(ENTRIES SUPPLIED)
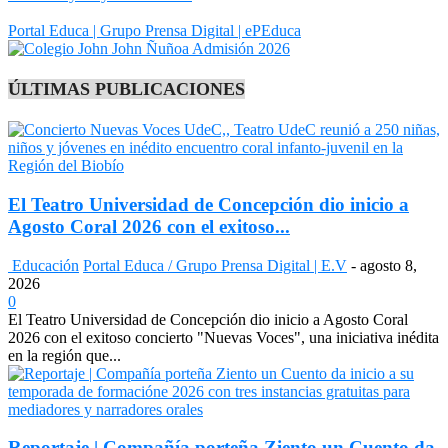
Portal Educa | Grupo Prensa Digital | ePEduca
ÚLTIMAS PUBLICACIONES
El Teatro Universidad de Concepción dio inicio a
Agosto Coral 2026 con el exitoso...
Educación
Portal Educa / Grupo Prensa Digital | E.V
-
agosto 8,
2026
0
El Teatro Universidad de Concepción dio inicio a Agosto Coral
2026 con el exitoso concierto "Nuevas Voces", una iniciativa inédita
en la región que...
Reportaje | Compañía porteña Ziento un Cuento da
(End ENTRIES SUPPLIED)
ASSIGNMENT:
Search the data for "2026 con el exitoso concierto". Beginning with that line, set down every line through the last exactly.

RESPONSE AREA:
2026 con el exitoso concierto "Nuevas Voces", una iniciativa inédita
en la región que...
Reportaje | Compañía porteña Ziento un Cuento da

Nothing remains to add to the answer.